# Is there a general algorithm for calculating the amount of time to roast meat?

Often, when you buy meat from the store, it comes with guidance on how long the meat needs to be roasted, presumably calculated as a function of its weight. Is there some well known general algorithm for calculating how long to roast various types of meat (e.g. for display on packaging).

Perhaps something like: ``` roasting time = c * weight of meat ```

Assuming the algorithm is this simple, is there some reference of ideal oven temperatures and scaling constant `c` for each type of meat (chicken, beef, pork etc)?

Relatedly, is there a well known set of algorithms for converting between say, fan oven, AGA, and/or gas mark standards for oven temperature?

I'm assuming these facts must be well known in meat supplier's product development departments, due to the labeling I see on meat that I buy. However, having Googled it a fair bit, I can't find these details summarized anywhere.

• any commentary on the reason for the downvote? Jul 30, 2012 at 10:01
• I've never noticed cooking time recommendations before. Usually they go by internal temperatures. I would guess they would err on the side of overcooked for safety & liability reasons. Jan 1, 2021 at 21:49

I don't know the whole algorithm, but I found the formula you'd need to derive it.

First, as you said, you would need a reference for the final internal temperature of the meat. McGee On Food And Cooking is a good source, I don't know of any online accessible ones, although they probably exist.

Second, you have to calculate the time needed to reach that temperature. The system of equations you need is (assuming a simple case - I am sure that adding oil to the pan, or breading the meat, or using a microwave will all change it a lot):

No, I don't know what these variables stand for. The book from which I scanned this uses it as an example why asking for such an algorithm is pointless. I guess you could look it up in the paper cited below the equations, if you are so inclined. I will stick with my thermometer.

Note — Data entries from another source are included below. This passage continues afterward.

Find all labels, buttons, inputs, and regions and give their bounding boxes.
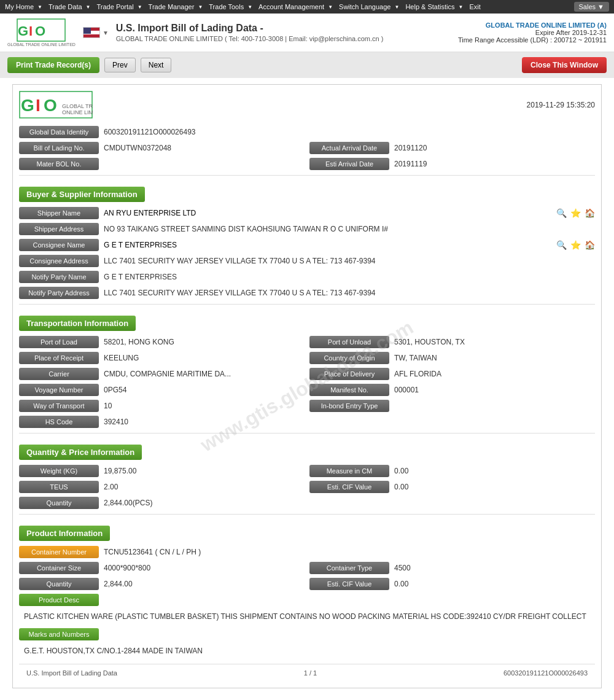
logo-area: G I O GLOBAL TRADE ONLINE LIMITED xyxy=(7,18,76,47)
logo-tagline: GLOBAL TRADE ONLINE LIMITED xyxy=(7,42,76,47)
search-icon[interactable]: 🔍 xyxy=(556,208,567,218)
nav-trademanager[interactable]: Trade Manager▼ xyxy=(149,3,203,10)
voyage-number-label: Voyage Number xyxy=(19,384,99,396)
nav-myhome[interactable]: My Home▼ xyxy=(5,3,42,10)
next-button-top[interactable]: Next xyxy=(141,58,172,72)
global-data-identity-row: Global Data Identity 600320191121O000026… xyxy=(19,126,595,138)
product-qty-cif-row: Quantity 2,844.00 Esti. CIF Value 0.00 xyxy=(19,578,595,590)
teus-label: TEUS xyxy=(19,481,99,493)
container-type-value: 4500 xyxy=(394,564,595,572)
record-footer-right: 600320191121O000026493 xyxy=(503,669,588,677)
shipper-name-value: AN RYU ENTERPRISE LTD xyxy=(104,209,553,217)
global-data-identity-label: Global Data Identity xyxy=(19,126,99,138)
shipper-address-row: Shipper Address NO 93 TAIKANG STREET SAN… xyxy=(19,223,595,235)
page-header: G I O GLOBAL TRADE ONLINE LIMITED ▼ U.S.… xyxy=(0,14,614,52)
product-esti-cif-label: Esti. CIF Value xyxy=(309,578,389,590)
carrier-label: Carrier xyxy=(19,368,99,380)
measure-label: Measure in CM xyxy=(309,465,389,477)
transportation-section-header: Transportation Information xyxy=(19,316,136,331)
flag-dropdown-arrow[interactable]: ▼ xyxy=(103,29,109,36)
container-size-type-row: Container Size 4000*900*800 Container Ty… xyxy=(19,562,595,574)
measure-value: 0.00 xyxy=(394,467,595,475)
shipper-address-label: Shipper Address xyxy=(19,223,99,235)
sales-button[interactable]: Sales ▼ xyxy=(574,2,609,12)
svg-text:G: G xyxy=(18,23,28,39)
svg-text:GLOBAL TRADE: GLOBAL TRADE xyxy=(62,103,93,109)
buyer-supplier-section-header: Buyer & Supplier Information xyxy=(19,187,145,202)
container-size-label: Container Size xyxy=(19,562,99,574)
record-card: G I O GLOBAL TRADE ONLINE LIMITED 2019-1… xyxy=(12,84,602,688)
nav-tradeportal[interactable]: Trade Portal▼ xyxy=(97,3,142,10)
marks-row: Marks and Numbers xyxy=(19,628,595,640)
port-load-unload-row: Port of Load 58201, HONG KONG Port of Un… xyxy=(19,336,595,348)
esti-arrival-value: 20191119 xyxy=(394,160,595,168)
product-qty-value: 2,844.00 xyxy=(104,580,305,588)
teus-cif-row: TEUS 2.00 Esti. CIF Value 0.00 xyxy=(19,481,595,493)
port-unload-label: Port of Unload xyxy=(309,336,389,348)
bol-arrival-row: Bill of Lading No. CMDUTWN0372048 Actual… xyxy=(19,142,595,154)
flag-selector[interactable]: ▼ xyxy=(83,27,109,38)
actual-arrival-value: 20191120 xyxy=(394,144,595,152)
main-content: G I O GLOBAL TRADE ONLINE LIMITED 2019-1… xyxy=(0,78,614,700)
container-number-value: TCNU5123641 ( CN / L / PH ) xyxy=(104,548,595,556)
notify-party-name-label: Notify Party Name xyxy=(19,271,99,283)
home-icon[interactable]: 🏠 xyxy=(585,208,595,218)
qty-value: 2,844.00(PCS) xyxy=(104,499,595,507)
top-navigation: My Home▼ Trade Data▼ Trade Portal▼ Trade… xyxy=(0,0,614,14)
port-load-label: Port of Load xyxy=(19,336,99,348)
print-button-top[interactable]: Print Trade Record(s) xyxy=(7,57,99,73)
nav-helpstats[interactable]: Help & Statistics▼ xyxy=(405,3,463,10)
svg-text:I: I xyxy=(36,96,41,115)
container-number-label: Container Number xyxy=(19,546,99,558)
esti-cif-value: 0.00 xyxy=(394,483,595,491)
product-desc-value: PLASTIC KITCHEN WARE (PLASTIC TUMBLER BA… xyxy=(19,610,595,623)
nav-accountmgmt[interactable]: Account Management▼ xyxy=(258,3,333,10)
way-transport-label: Way of Transport xyxy=(19,400,99,412)
consignee-name-label: Consignee Name xyxy=(19,239,99,251)
teus-value: 2.00 xyxy=(104,483,305,491)
record-footer-left: U.S. Import Bill of Lading Data xyxy=(26,669,117,677)
way-transport-value: 10 xyxy=(104,402,305,410)
esti-arrival-label: Esti Arrival Date xyxy=(309,158,389,170)
esti-cif-label: Esti. CIF Value xyxy=(309,481,389,493)
record-logo: G I O GLOBAL TRADE ONLINE LIMITED xyxy=(19,91,93,119)
consignee-search-icon[interactable]: 🔍 xyxy=(556,240,567,250)
nav-tradetools[interactable]: Trade Tools▼ xyxy=(209,3,252,10)
place-receipt-label: Place of Receipt xyxy=(19,352,99,364)
shipper-name-field: AN RYU ENTERPRISE LTD 🔍 ⭐ 🏠 xyxy=(104,208,595,218)
consignee-name-value: G E T ENTERPRISES xyxy=(104,241,553,249)
company-contact-info: GLOBAL TRADE ONLINE LIMITED ( Tel: 400-7… xyxy=(116,35,458,42)
close-button-top[interactable]: Close This Window xyxy=(522,57,607,73)
container-type-label: Container Type xyxy=(309,562,389,574)
nav-tradedata[interactable]: Trade Data▼ xyxy=(49,3,91,10)
svg-text:O: O xyxy=(44,96,57,115)
notify-party-name-value: G E T ENTERPRISES xyxy=(104,273,595,281)
weight-value: 19,875.00 xyxy=(104,467,305,475)
hs-code-value: 392410 xyxy=(104,418,595,426)
carrier-value: CMDU, COMPAGNIE MARITIME DA... xyxy=(104,370,305,378)
hs-code-label: HS Code xyxy=(19,416,99,428)
us-flag xyxy=(83,27,100,38)
qty-price-section-header: Quantity & Price Information xyxy=(19,445,142,460)
ldr-range: Time Range Accessible (LDR) : 200712 ~ 2… xyxy=(458,36,607,44)
record-footer: U.S. Import Bill of Lading Data 1 / 1 60… xyxy=(19,664,595,682)
shipper-name-row: Shipper Name AN RYU ENTERPRISE LTD 🔍 ⭐ 🏠 xyxy=(19,207,595,219)
master-bol-label: Mater BOL No. xyxy=(19,158,99,170)
page-title: U.S. Import Bill of Lading Data - xyxy=(116,23,458,34)
account-name: GLOBAL TRADE ONLINE LIMITED (A) xyxy=(458,21,607,29)
consignee-address-label: Consignee Address xyxy=(19,255,99,267)
esti-arrival-col: Esti Arrival Date 20191119 xyxy=(309,158,595,170)
star-icon[interactable]: ⭐ xyxy=(570,208,581,218)
header-title-area: U.S. Import Bill of Lading Data - GLOBAL… xyxy=(116,23,458,42)
prev-button-top[interactable]: Prev xyxy=(104,58,136,72)
nav-exit[interactable]: Exit xyxy=(469,3,483,10)
consignee-home-icon[interactable]: 🏠 xyxy=(585,240,595,250)
consignee-name-row: Consignee Name G E T ENTERPRISES 🔍 ⭐ 🏠 xyxy=(19,239,595,251)
nav-switchlang[interactable]: Switch Language▼ xyxy=(339,3,399,10)
account-info: GLOBAL TRADE ONLINE LIMITED (A) Expire A… xyxy=(458,21,607,44)
product-qty-label: Quantity xyxy=(19,578,99,590)
place-delivery-label: Place of Delivery xyxy=(309,368,389,380)
consignee-star-icon[interactable]: ⭐ xyxy=(570,240,581,250)
product-section-header: Product Information xyxy=(19,526,110,541)
weight-label: Weight (KG) xyxy=(19,465,99,477)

• One word: Science. Jul 30, 2012 at 11:38
• I accepted this answer because it accepts that such an algorithm exists, then goes on to show it is too complex for reasonable use. Aug 1, 2012 at 12:09
• This is the best "yes, but it's not practical to use" answer I've seen in a long time. Aug 1, 2012 at 14:18
• I'd just note that when I took a heat transfer course in college years ago, I actually had to perform a calculation somewhat like this as a homework exercise. Even with all sorts of simplifying assumptions (roast was a perfectly symmetrical cylinder, composition of meat, density, water content, etc. was perfectly even throughout, etc.), it still took a couple pages of rather advanced math to get an answer. For all practical purposes, there is no algorithm, since you'd need perfect knowledge of the shape and external/internal physical characteristics of every cubic millimeter of the meat. Jul 1, 2016 at 21:06

What would "ideal" mean? Most items that you can roast in 2-3 hours can also be thrown in the slow cooker for 10-12 hours. It depends entirely on how the dish is prepared, how much fat/water you're using, whether or not you incorporate steam or convection, and more.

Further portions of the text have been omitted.